Dentro desse caldeirão antropofágico, não há como não inserir a América do Sul hispânica. A exemplo da Academia de Danças Folclóricas da Bolívia, grupo que existe há 23 anos, com integrantes de La Paz e Potosí, que se apresentou na quinta (26), no Palco de Artes Cênicas, à beira do Rio Paraguai. Um espetáculo de cores vibrantes, de indumentárias ricamente trabalhadas como um artesanato típico do seu povo. Passeando por tradições culturais como Caporales, Diablada, Tinku, Tonada, entre outros. Outra representante da América hispânica foi a argentina Sofia Viola, que faz um som enérgico, trafegando por tangos, rock, boleros, jazz e pela primeira vez se apresentou no Fasp.

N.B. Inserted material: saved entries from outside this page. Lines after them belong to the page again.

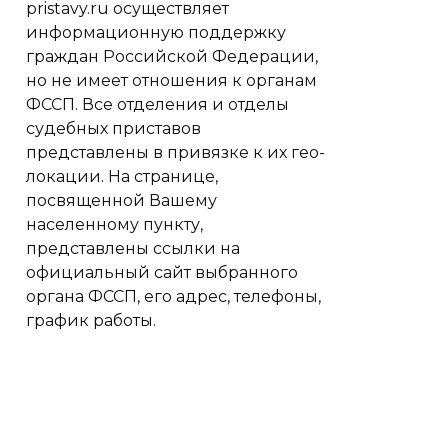
pristavy.ru осуществляет
информационную поддержку
граждан Российской Федерации,
но не имеет отношения к органам
ФССП. Все отделения и отделы
судебных приставов
представлены в привязке к их гео-
локации. На странице,
посвященной Вашему
населенному пункту,
представлены ссылки на
официальный сайт выбранного
органа ФССП, его адрес, телефоны,
график работы.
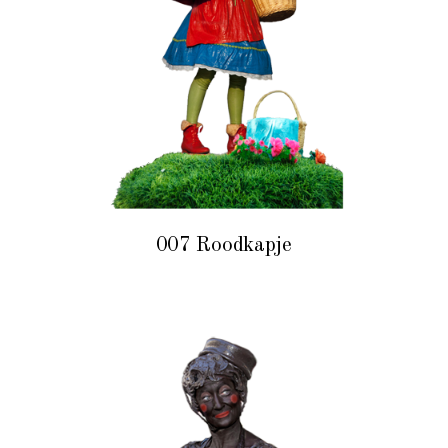
007 Roodkapje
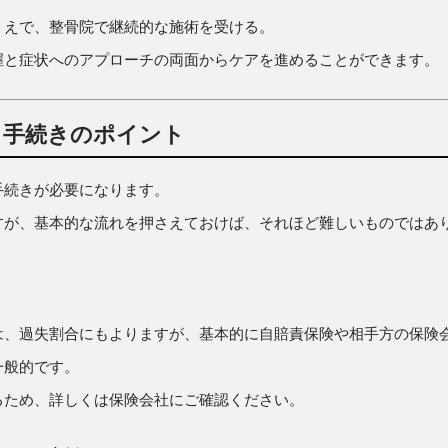
うえで、整骨院で継続的な施術を受ける。
握と症状へのアプローチの両面からケアを進めることができます。
と手続きのポイント
手続きが必要になります。
すが、基本的な流れを押さえておけば、それほど難しいものではあ
は、過失割合にもよりますが、基本的に自賠責保険や相手方の保険
一般的です。
るため、詳しくは保険会社にご確認ください。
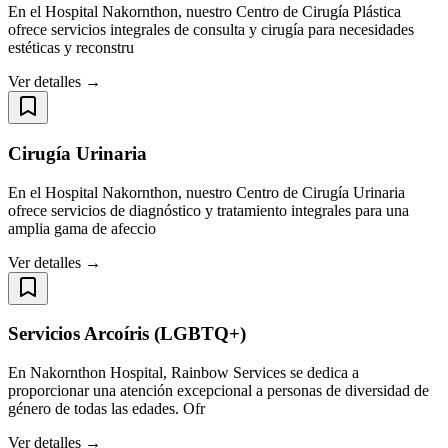
En el Hospital Nakornthon, nuestro Centro de Cirugía Plástica
ofrece servicios integrales de consulta y cirugía para necesidades
estéticas y reconstru
Ver detalles →
Cirugía Urinaria
En el Hospital Nakornthon, nuestro Centro de Cirugía Urinaria
ofrece servicios de diagnóstico y tratamiento integrales para una
amplia gama de afeccio
Ver detalles →
Servicios Arcoíris (LGBTQ+)
En Nakornthon Hospital, Rainbow Services se dedica a
proporcionar una atención excepcional a personas de diversidad de
género de todas las edades. Ofr
Ver detalles →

A cantora Sofia Viola (ARG) também representou o encontro da América hispânica com o Brasil no festival sul-matogrossense. Foto: Vaca Azul/Fasp
A programação do Fasp contempla ainda cinema, teatro, circo, literatura, dança, artes visuais, que também abrigam esse intercambiar de povos e suas singularidades/pluralidades. Cem anos depois do que pensaram e propuseram os modernistas, confirmamos, por mais uma vez, que não há como sintetizar uma identidade nacional de um povo muito mais afeito a misturar-se do que a distinguir-se, e o Festival América do Sul Pantanal é esse momento em que tudo isso parece muito mais nítido, vívido e digno de se celebrar.
LEONARDO VILA NOVA é jornalista cultural e músico.
*O repórter viajou a convite do festival, realizado pela Fundação de Cultura do Mato Grosso do Sul junto à Prefeitura de Corumbá.